God, there was so much blood! Travis was mesmerized by it all. And so were the hospital staffers, until they realized that their real patient was a naked little boy, whose color suddenly matched that of his disheveled bedclothes. All at once, they descended on him, shouting orders to each other as they reconnected his respirator, yanked out old IVs, and went about the business of establishing new ones. No one talked; everyone yelled. But for his role as a pincushion, he might as well have not been there.
Where is he? Travis’s mind screamed as he searched the assembled faces for the man who’d tried to kill him. He slapped at each of the hands that approached him, fearful that the murderer was still there. He didn’t see him, but that didn’t mean he wasn’t lurking around somewhere, waiting for his chance. He’d done it once; he could do it again.
The hands fought him back; they were all over him, pushing and prodding and poking all the places they’d pushed and prodded and poked before. Everyone talked at him, told him to relax, but no one even seemed remotely concerned about what happened to the asshole who did all of this.
They had more pressing matters to worry about: like the guy on the floor whose screams sounded more animal than human; and the other one, whose brain matter formed a slick coating under people’s feet.
Travis closed his eyes and wished for it all to go away. He wanted his mom and his dad. He wanted to go back to Farm Meadows to smell the mildew and the accumulated trash. He wanted to die-quickly and easily this time. He wanted to be anywhere but here.
Somewhere, from outside his darkness, a hand gently touched his cheek, and a voice said, “Travis, honey, are you okay?” It was his mother’s tone but someone else’s voice. He opened his eyes, and there was Jan. She gave him her warmest smile. “I only got as far as the cafeteria,” she explained softly. “I was worried about you.”

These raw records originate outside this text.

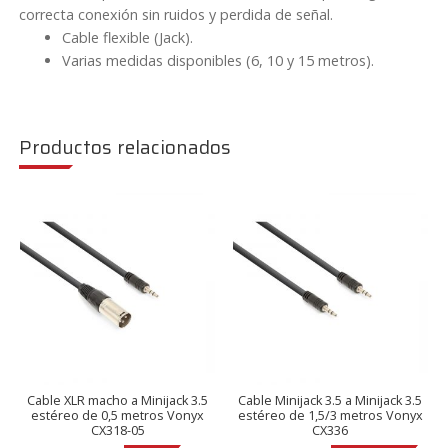
correcta conexión sin ruidos y perdida de señal.
Cable flexible (Jack).
Varias medidas disponibles (6, 10 y 15 metros).
Productos relacionados
Cable XLR macho a Minijack 3.5
Cable Minijack 3.5 a Minijack 3.5
estéreo de 0,5 metros Vonyx
estéreo de 1,5/3 metros Vonyx
CX318-05
CX336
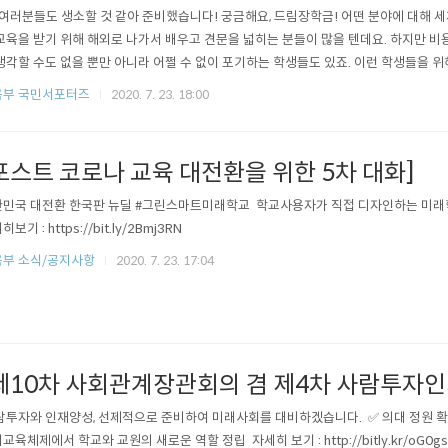
 여러분들도 생소할 것 같아 준비했습니다! 궁금해요, 드림장학금! 어떤 분야에 대해 
교육을 받기 위해 해외로 나가서 배우고 견문을 넓히는 분들이 많을 텐데요. 하지만 비
생각할 수도 없을 뿐만 아니라 어쩔 수 없이 포기하는 학생들도 있죠. 이런 학생들을
 대학생들인 고등학생들에게 주는 우수고등학생 해외유학 장학금 사업을 진행하고 있
육부 국민서포터즈
2020. 7. 23. 18:00
 대한 의지와 열정이 있는 저소득층 성적 우수고등학생에게 해외유학 기회를 제공하여
목적으로 하는 장학금입니다. ..
포스트 코로나 교육 대전환을 위한 5차 대화]
민국 대전환 한국판 뉴딜 #그린스마트미래학교 ​ 학교사용자가 직접 디자인하는 미래학
보기 : https://bit.ly/2Bmj3RN
부 소식/공지사항
2020. 7. 23. 17:04
제10차 사회관계장관회의 겸 제4차 사람투자
사람투자와 인재양성, 선제적으로 준비하여 미래사회를 대비하겠습니다. ​ ✅ 의대 정원 확
교육체제에서 학교와 교원의 새로운 역할 정립 ​ 자세히 보기 : http://bitly.kr/oG0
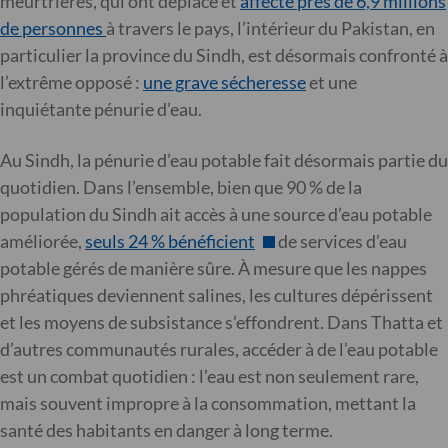
meurtrières, qui ont déplacé et
affecté près de 6,9 millions
de personnes
à travers le pays, l’intérieur du Pakistan, en
particulier la province du Sindh, est désormais confronté à
l’extrême opposé :
une grave sécheresse
et une
inquiétante pénurie d’eau.
Au Sindh, la pénurie d’eau potable fait désormais partie du
quotidien. Dans l’ensemble, bien que 90 % de la
population du Sindh ait accès à une source d’eau potable
améliorée,
seuls 24 % bénéficient
de services d’eau
potable gérés de manière sûre. À mesure que les nappes
phréatiques deviennent salines, les cultures dépérissent
et les moyens de subsistance s’effondrent. Dans Thatta et
d’autres communautés rurales, accéder à de l’eau potable
est un combat quotidien : l’eau est non seulement rare,
mais souvent impropre à la consommation, mettant la
santé des habitants en danger à long terme.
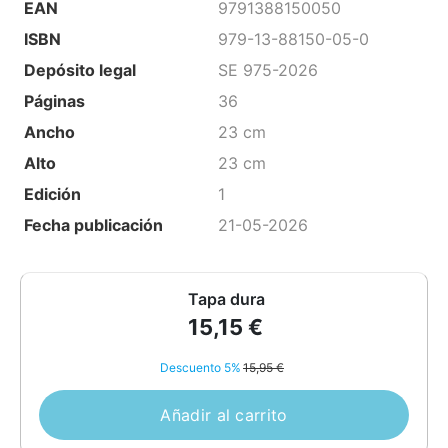
EAN
9791388150050
ISBN
979-13-88150-05-0
Depósito legal
SE 975-2026
Páginas
36
Ancho
23 cm
Alto
23 cm
Edición
1
Fecha publicación
21-05-2026
Tapa dura
15,15 €
Descuento 5%
15,95 €
Añadir al carrito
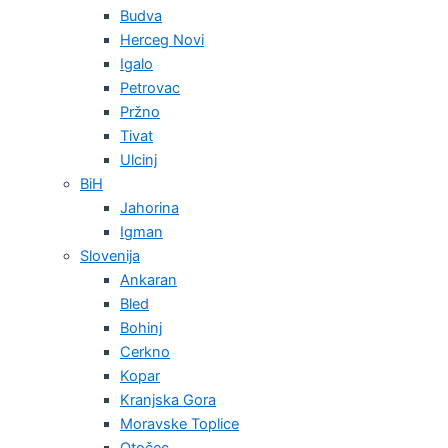
Budva
Herceg Novi
Igalo
Petrovac
Pržno
Tivat
Ulcinj
BiH
Jahorina
Igman
Slovenija
Ankaran
Bled
Bohinj
Cerkno
Kopar
Kranjska Gora
Moravske Toplice
Otočec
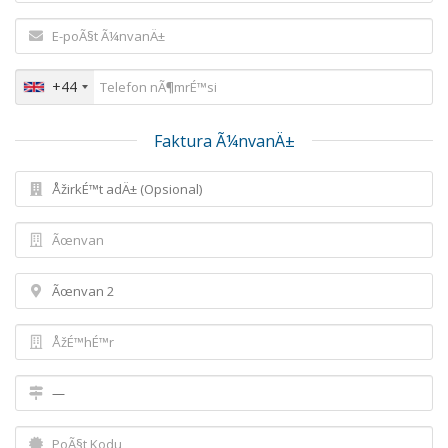
+44
Faktura Ã¼nvanÄ±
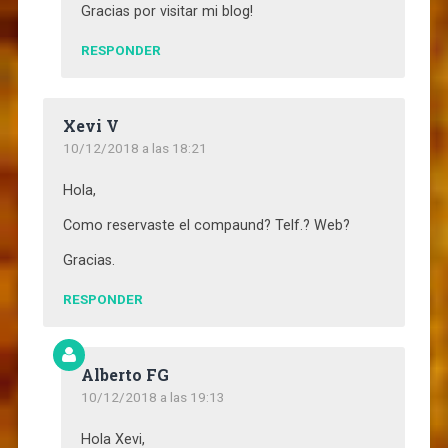
Gracias por visitar mi blog!
RESPONDER
Xevi V
10/12/2018 a las 18:21
Hola,
Como reservaste el compaund? Telf.? Web?
Gracias.
RESPONDER
Alberto FG
10/12/2018 a las 19:13
Hola Xevi,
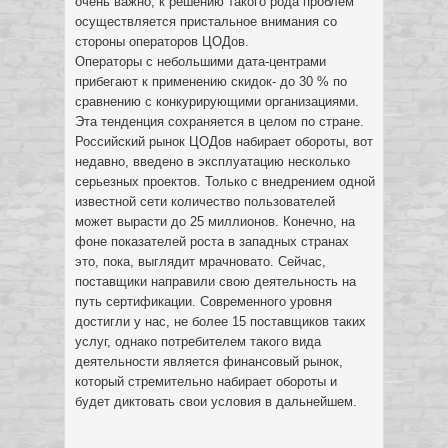
очень важно, к решению такого рода проблем
осуществляется пристальное внимания со
стороны операторов ЦОДов.
Операторы с небольшими дата-центрами
прибегают к применению скидок- до 30 % по
сравнению с конкурирующими организациями.
Эта тенденция сохраняется в целом по стране.
Российский рынок ЦОДов набирает обороты, вот
недавно, введено в эксплуатацию несколько
серьезных проектов. Только с внедрением одной
известной сети количество пользователей
может вырасти до 25 миллионов. Конечно, на
фоне показателей роста в западных странах
это, пока, выглядит мрачновато. Сейчас,
поставщики направили свою деятельность на
путь сертификации. Современного уровня
достигли у нас, не более 15 поставщиков таких
услуг, однако потребителем такого вида
деятельности является финансовый рынок,
который стремительно набирает обороты и
будет диктовать свои условия в дальнейшем.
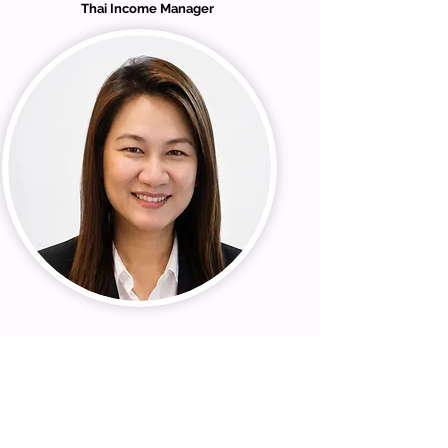
Thai Income Manager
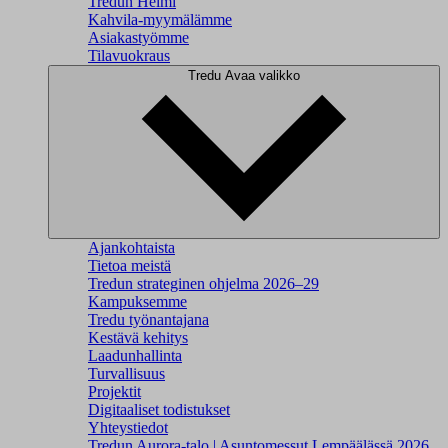
Tredun Helmi
Kahvila-myymälämme
Asiakastyömme
Tilavuokraus
Tredu
Avaa valikko
Ajankohtaista
Tietoa meistä
Tredun strateginen ohjelma 2026–29
Kampuksemme
Tredu työnantajana
Kestävä kehitys
Laadunhallinta
Turvallisuus
Projektit
Digitaaliset todistukset
Yhteystiedot
Tredun Aurora-talo | Asuntomessut Lempäälässä 2026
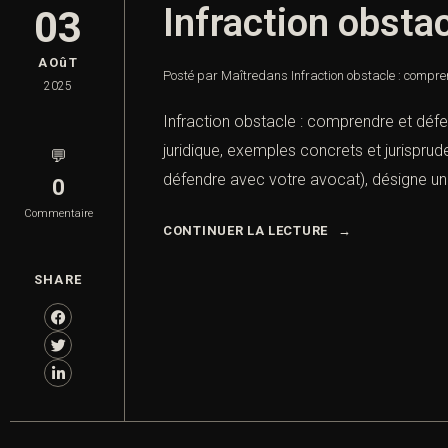
Infraction obsta
03
AOûT
Posté par Maître
dans
Infraction obstacle : compre
2025
Infraction obstacle : comprendre et déf
juridique, exemples concrets et jurisprud
💬
défendre avec votre avocat), désigne une
0
Commentaire
CONTINUER LA LECTURE
SHARE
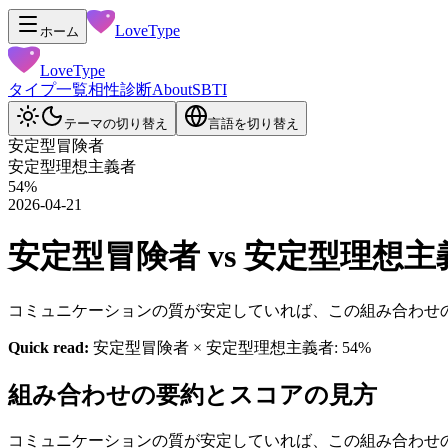
LoveType
ホーム
LoveType
タイプ一覧
相性診断
About
SBTI
テーマの切り替え
言語を切り替え
安定型冒険者
安定型理想主義者
54
%
2026-04-21
安定型冒険者 vs 安定型理想主義者 相
コミュニケーションの質が安定していれば、この組み合わせ
Quick read:
安定型冒険者 × 安定型理想主義者: 54%
組み合わせの要約とスコアの見方
コミュニケーションの質が安定していれば、この組み合わせ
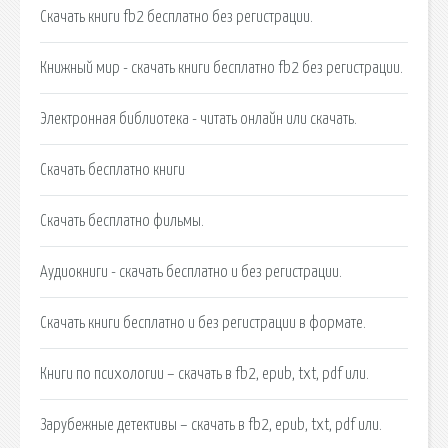
Скачать книги fb2 бесплатно без регистрации.
Книжный мир - скачать книги бесплатно fb2 без регистрации.
Электронная библиотека - читать онлайн или скачать.
Cкачать бесплатно книги
Скачать бесплатно фильмы.
Аудиокниги - скачать бесплатно и без регистрации.
Cкачать книги бесплатно и без регистрации в формате.
Книги по психологии – скачать в fb2, epub, txt, pdf или.
Зарубежные детективы – скачать в fb2, epub, txt, pdf или.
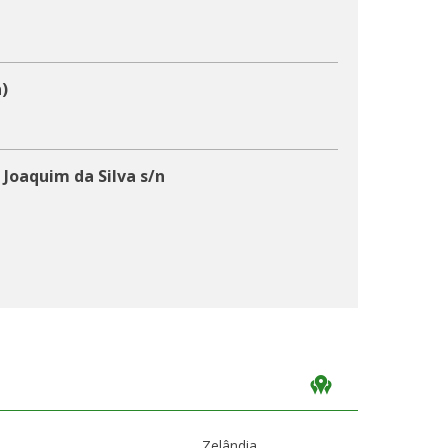
)
 Joaquim da Silva s/n
Zelândia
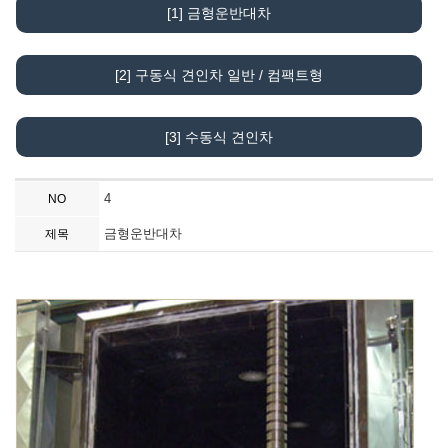
[1] 금형운반대차
[2] 구동식 견인차 일반 / 컴팩트형
[3] 수동식 견인차
4
NO
금형운반대차
제목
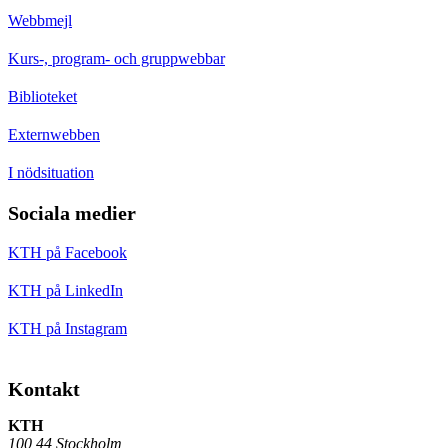
Webbmejl
Kurs-, program- och gruppwebbar
Biblioteket
Externwebben
I nödsituation
Sociala medier
KTH på Facebook
KTH på LinkedIn
KTH på Instagram
Kontakt
KTH
100 44 Stockholm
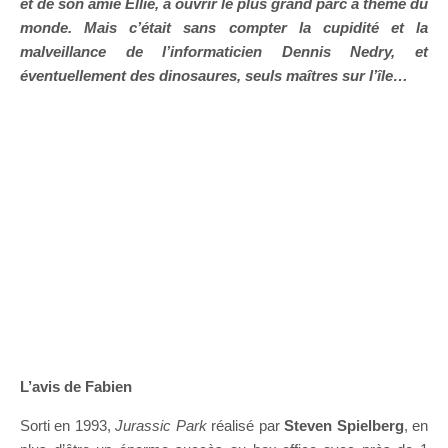
et de son amie Ellie, à ouvrir le plus grand parc à thème du
monde. Mais c’était sans compter la cupidité et la
malveillance de l’informaticien Dennis Nedry, et
éventuellement des dinosaures, seuls maîtres sur l’île…
L’avis de Fabien
Sorti en 1993,
Jurassic Park
réalisé par
Steven Spielberg
, en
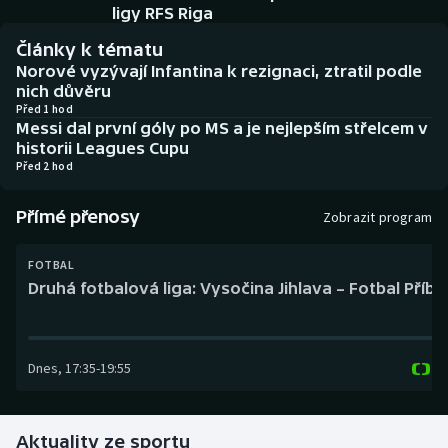
Baseball a softbal
Soutěže
ligy RFS Riga
Články k tématu
Basketbal
Historické návraty
Norové vyzývají Infantina k rezignaci, ztratil podle
nich důvěru
Biatlon
Aplikace ČT sport
Před 1 hod
Messi dal první góly po MS a je nejlepším střelcem v
historii Leagues Cupu
Boby a skeleton
AZ kvíz
Před 2 hod
Box
Přímé přenosy
Zobrazit program
Curling
FOTBAL
Druhá fotbalová liga: Vysočina Jihlava – Fotbal Příb
Dostihy
Florbal
Dnes
,
17:35
-
19:55
Futsal
Aktuality ze sportu
Golf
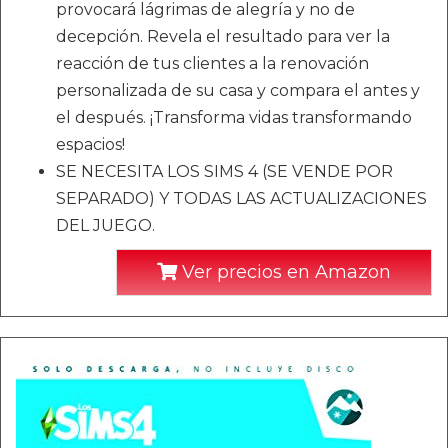
provocará lágrimas de alegría y no de
decepción. Revela el resultado para ver la
reacción de tus clientes a la renovación
personalizada de su casa y compara el antes y
el después. ¡Transforma vidas transformando
espacios!
SE NECESITA LOS SIMS 4 (SE VENDE POR
SEPARADO) Y TODAS LAS ACTUALIZACIONES
DEL JUEGO.
Ver precios en Amazon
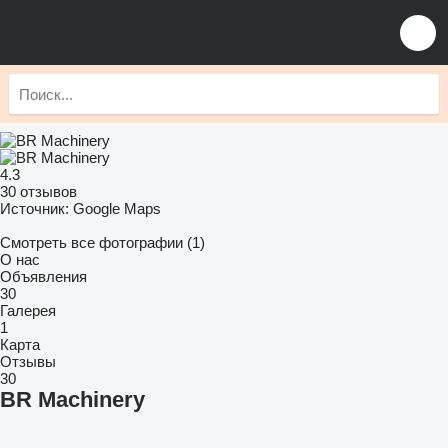
4.3
30 отзывов
Источник: Google Maps
Смотреть все фотографии (1)
О нас
Объявления
30
Галерея
1
Карта
Отзывы
30
BR Machinery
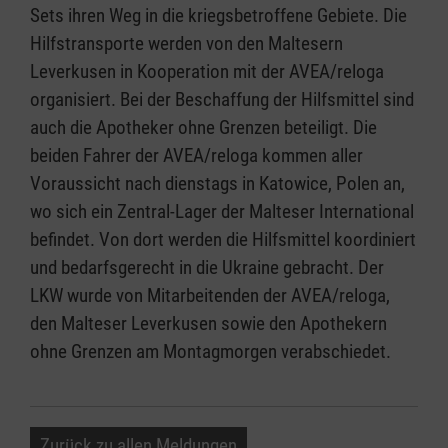
Sets ihren Weg in die kriegsbetroffene Gebiete. Die
Hilfstransporte werden von den Maltesern
Leverkusen in Kooperation mit der AVEA/reloga
organisiert. Bei der Beschaffung der Hilfsmittel sind
auch die Apotheker ohne Grenzen beteiligt. Die
beiden Fahrer der AVEA/reloga kommen aller
Voraussicht nach dienstags in Katowice, Polen an,
wo sich ein Zentral-Lager der Malteser International
befindet. Von dort werden die Hilfsmittel koordiniert
und bedarfsgerecht in die Ukraine gebracht. Der
LKW wurde von Mitarbeitenden der AVEA/reloga,
den Malteser Leverkusen sowie den Apothekern
ohne Grenzen am Montagmorgen verabschiedet.
Zurück zu allen Meldungen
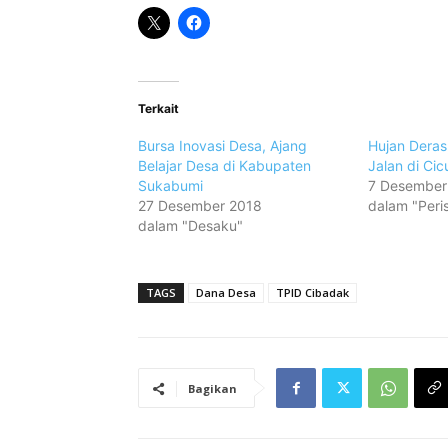
Terkait
Bursa Inovasi Desa, Ajang
Hujan Deras
Belajar Desa di Kabupaten
Jalan di Cic
Sukabumi
7 Desember
27 Desember 2018
dalam "Peri
dalam "Desaku"
TAGS
Dana Desa
TPID Cibadak
Bagikan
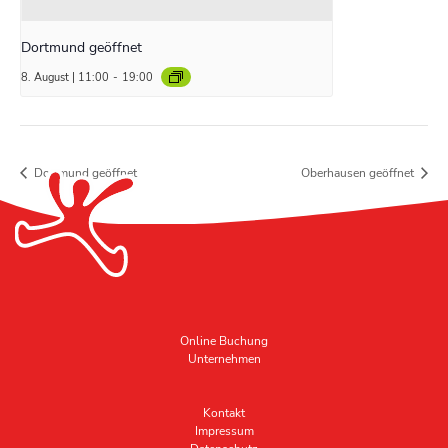
Dortmund geöffnet
8. August | 11:00
-
19:00
Dortmund geöffnet
Oberhausen geöffnet
Online Buchung
Unternehmen
Kontakt
Impressum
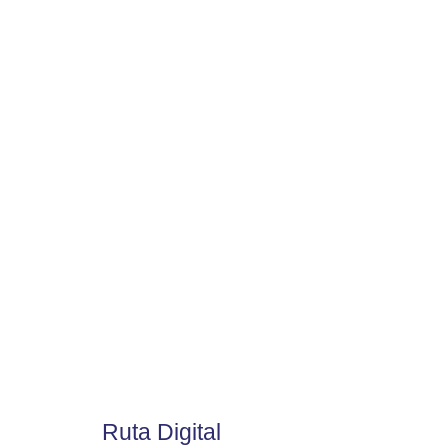
Ruta Digital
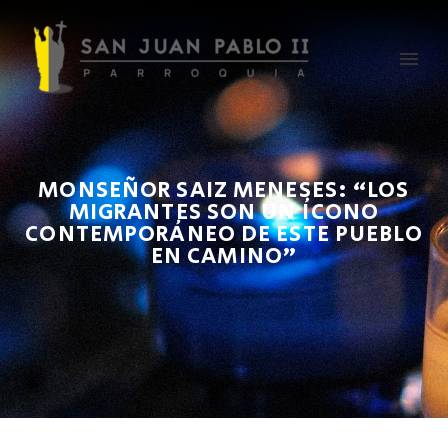
MONSEÑOR SAIZ MENESES: “LOS
MIGRANTES SON UN ÍCONO
CONTEMPORÁNEO DE ESTE PUEBLO
EN CAMINO”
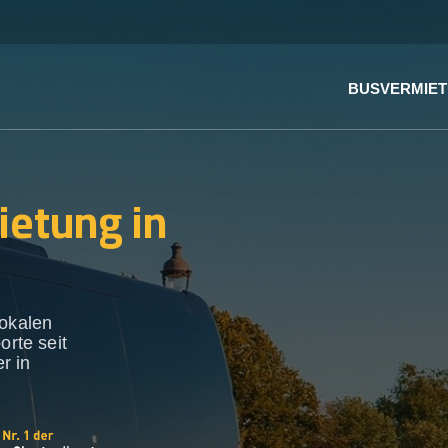
BUSVERMIE
ietung in
lokalen
orte seit
r in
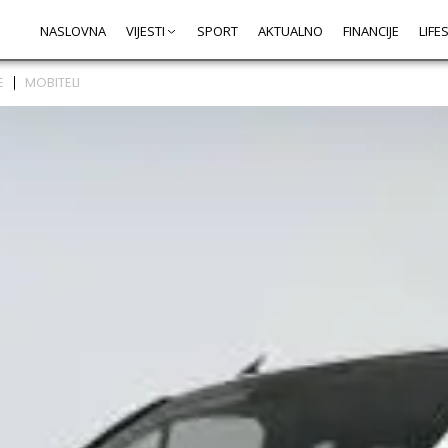
NASLOVNA
VIJESTI
SPORT
AKTUALNO
FINANCIJE
LIFE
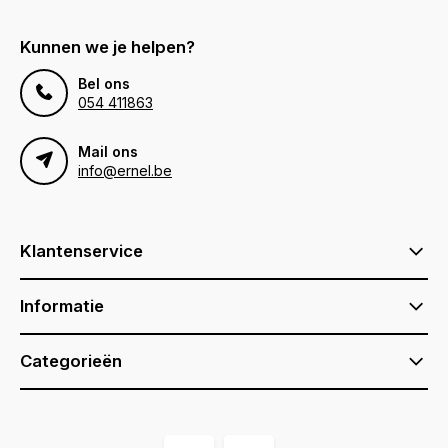
Kunnen we je helpen?
Bel ons
054 411863
Mail ons
info@ernel.be
Klantenservice
Informatie
Categorieën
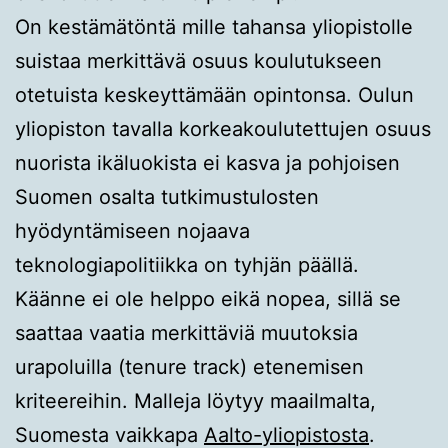
On kestämätöntä mille tahansa yliopistolle
suistaa merkittävä osuus koulutukseen
otetuista keskeyttämään opintonsa. Oulun
yliopiston tavalla korkeakoulutettujen osuus
nuorista ikäluokista ei kasva ja pohjoisen
Suomen osalta tutkimustulosten
hyödyntämiseen nojaava
teknologiapolitiikka on tyhjän päällä.
Käänne ei ole helppo eikä nopea, sillä se
saattaa vaatia merkittäviä muutoksia
urapoluilla (tenure track) etenemisen
kriteereihin. Malleja löytyy maailmalta,
Suomesta vaikkapa
Aalto-yliopistosta
.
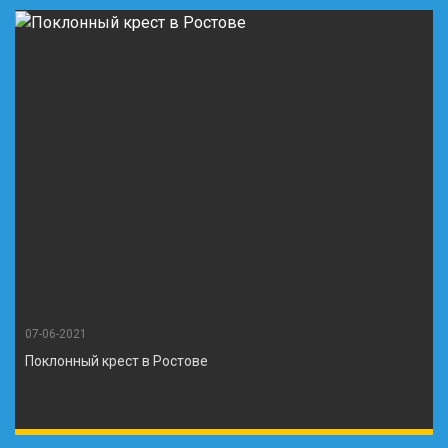
07-06-2021
Поклонный крест в Ростове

He reached up to hold her hand, but someone told him to hold still. He tried to shake his arm free, anyway, but whoever was working on him down there fought him back.
“Let them do their job, Travis, okay?” Jan soothed, stroking his shoulder. “You’re okay now. I’ll be right here. Nobody can hurt you if I’m right here, now, can they?”
He relaxed and closed his eyes again. He felt her hand in his hair, petting him gently and whispering about things that didn’t matter. Her touch reminded him of how his mom would sit with him all night long whenever he’d get sick as a kid. He thought about his dad’s laugh; how he’d always howl at the dirty jokes that his mom would pretend to be offended by.